In this context, a long-standing issue that may be covered is the lack of predictable and sustainable funding for regional peace operations. Connected to this are questions around whether Council authorisation or endorsement of regional action should be accompanied by financial support and what degree of oversight, both operationally and strategically, should the Council maintain for regional missions that receive UN financial support.

In the session on Syria, the Secretary-General is expected to focus on how the Council can come together, in spite of its clear differences on this issue. This will be a rare opportunity for the Secretary-General to provide Council members with a frank assessment of how he sees the way forward on possibly the most divisive issue the Council has faced since the end of the Cold War. The Secretary-General has indicated that he is willing to support efforts to establish a new mechanism to attribute responsibility for the use of chemical weapons in Syria. A Swedish draft resolution that asks the Secretary-General to submit a proposal on a new mechanism, as well as to dispatch a high-level disarmament mission to Syria to address “all outstanding issues on the use of chemical weapons once and for all on its territory”, is still on the table. A wide-ranging discussion of possible options to break the current impasse in the Council could cover the possibility of the Secretary-General, on his own, appointing a team of investigators to identify those responsible for the use of chemical weapons in Syria. While there is little likelihood that this discussion would change firmly entrenched positions on Syria, the informal setting may allow the discussion to go beyond the recent charged public rhetoric.

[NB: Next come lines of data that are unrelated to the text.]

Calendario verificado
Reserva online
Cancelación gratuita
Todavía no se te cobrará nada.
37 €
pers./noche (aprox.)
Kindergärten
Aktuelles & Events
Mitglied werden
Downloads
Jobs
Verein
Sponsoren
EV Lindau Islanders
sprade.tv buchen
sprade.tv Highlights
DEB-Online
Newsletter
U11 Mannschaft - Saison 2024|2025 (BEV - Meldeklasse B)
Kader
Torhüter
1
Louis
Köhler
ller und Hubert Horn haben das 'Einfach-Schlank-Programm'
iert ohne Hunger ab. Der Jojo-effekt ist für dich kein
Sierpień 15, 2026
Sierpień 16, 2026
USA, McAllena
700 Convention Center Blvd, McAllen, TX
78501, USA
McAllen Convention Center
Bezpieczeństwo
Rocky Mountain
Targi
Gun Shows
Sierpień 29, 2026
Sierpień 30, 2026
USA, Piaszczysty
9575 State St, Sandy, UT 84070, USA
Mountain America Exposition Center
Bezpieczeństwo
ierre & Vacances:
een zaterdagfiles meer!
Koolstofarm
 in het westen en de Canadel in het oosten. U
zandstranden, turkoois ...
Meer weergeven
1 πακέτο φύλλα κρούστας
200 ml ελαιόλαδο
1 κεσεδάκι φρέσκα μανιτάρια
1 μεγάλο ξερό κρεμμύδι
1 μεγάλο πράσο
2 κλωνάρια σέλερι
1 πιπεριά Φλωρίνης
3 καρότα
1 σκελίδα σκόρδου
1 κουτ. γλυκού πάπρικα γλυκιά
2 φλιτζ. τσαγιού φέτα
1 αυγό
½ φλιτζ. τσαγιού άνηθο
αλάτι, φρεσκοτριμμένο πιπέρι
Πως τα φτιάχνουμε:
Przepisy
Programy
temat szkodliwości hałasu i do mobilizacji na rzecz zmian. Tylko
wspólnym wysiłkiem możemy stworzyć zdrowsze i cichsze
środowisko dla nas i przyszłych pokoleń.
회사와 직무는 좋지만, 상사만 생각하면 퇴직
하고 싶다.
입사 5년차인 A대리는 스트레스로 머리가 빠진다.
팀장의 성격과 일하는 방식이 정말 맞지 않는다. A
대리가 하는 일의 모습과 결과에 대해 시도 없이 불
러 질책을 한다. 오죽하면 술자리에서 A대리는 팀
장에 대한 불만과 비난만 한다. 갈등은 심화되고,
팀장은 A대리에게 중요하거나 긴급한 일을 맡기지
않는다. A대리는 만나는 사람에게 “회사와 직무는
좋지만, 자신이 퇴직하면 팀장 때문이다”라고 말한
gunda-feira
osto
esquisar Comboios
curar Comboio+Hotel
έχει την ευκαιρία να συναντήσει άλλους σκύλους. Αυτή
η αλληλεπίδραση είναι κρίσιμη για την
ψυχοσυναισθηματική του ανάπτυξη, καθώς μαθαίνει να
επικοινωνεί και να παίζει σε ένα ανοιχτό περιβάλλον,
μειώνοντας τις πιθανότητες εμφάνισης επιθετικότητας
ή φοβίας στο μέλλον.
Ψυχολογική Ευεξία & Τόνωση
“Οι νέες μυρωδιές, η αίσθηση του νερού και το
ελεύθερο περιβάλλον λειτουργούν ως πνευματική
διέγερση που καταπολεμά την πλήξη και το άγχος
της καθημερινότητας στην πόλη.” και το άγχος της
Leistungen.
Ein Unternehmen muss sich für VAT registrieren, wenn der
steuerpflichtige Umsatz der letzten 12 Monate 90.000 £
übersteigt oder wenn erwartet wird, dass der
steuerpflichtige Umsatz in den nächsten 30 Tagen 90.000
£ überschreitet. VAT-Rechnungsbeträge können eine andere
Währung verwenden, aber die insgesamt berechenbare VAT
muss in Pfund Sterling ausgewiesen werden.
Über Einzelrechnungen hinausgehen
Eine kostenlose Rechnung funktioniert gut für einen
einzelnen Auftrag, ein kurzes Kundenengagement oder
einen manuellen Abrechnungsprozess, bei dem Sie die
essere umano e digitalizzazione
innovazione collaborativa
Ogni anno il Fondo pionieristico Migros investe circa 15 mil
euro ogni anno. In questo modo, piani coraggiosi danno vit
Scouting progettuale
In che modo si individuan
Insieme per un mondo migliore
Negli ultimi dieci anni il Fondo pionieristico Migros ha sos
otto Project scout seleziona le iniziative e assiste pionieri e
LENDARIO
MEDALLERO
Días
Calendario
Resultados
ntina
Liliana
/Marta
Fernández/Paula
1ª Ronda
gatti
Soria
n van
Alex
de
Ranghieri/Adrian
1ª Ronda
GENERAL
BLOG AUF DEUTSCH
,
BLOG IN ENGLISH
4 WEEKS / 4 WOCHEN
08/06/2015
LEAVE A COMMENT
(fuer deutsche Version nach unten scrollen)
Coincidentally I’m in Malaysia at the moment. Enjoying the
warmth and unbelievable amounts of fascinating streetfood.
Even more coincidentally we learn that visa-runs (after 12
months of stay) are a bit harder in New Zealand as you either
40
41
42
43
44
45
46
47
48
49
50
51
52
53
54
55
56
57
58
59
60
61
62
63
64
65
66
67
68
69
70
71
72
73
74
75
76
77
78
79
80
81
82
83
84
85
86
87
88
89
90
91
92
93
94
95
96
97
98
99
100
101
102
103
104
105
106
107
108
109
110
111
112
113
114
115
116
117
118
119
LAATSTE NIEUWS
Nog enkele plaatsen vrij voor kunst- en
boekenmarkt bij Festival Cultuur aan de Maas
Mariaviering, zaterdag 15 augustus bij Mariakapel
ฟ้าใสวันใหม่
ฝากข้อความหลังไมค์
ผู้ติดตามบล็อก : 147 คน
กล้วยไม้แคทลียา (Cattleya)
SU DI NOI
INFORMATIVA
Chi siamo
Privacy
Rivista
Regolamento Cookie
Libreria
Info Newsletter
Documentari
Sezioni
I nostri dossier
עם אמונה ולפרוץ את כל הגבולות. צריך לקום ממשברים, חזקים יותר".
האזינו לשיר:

While many of the topics that are expected to be covered over the two days are not new, the distance from New York and the closed, informal nature of the retreat may allow ambassadors to put aside prepared statements and engage in a more open and frank discussion. By holding the retreat at the private estate of Hammarskjöld, the hosts Peru and Sweden hope that members will be inspired to find a way to move forward on some of the more intractable issues in the Council.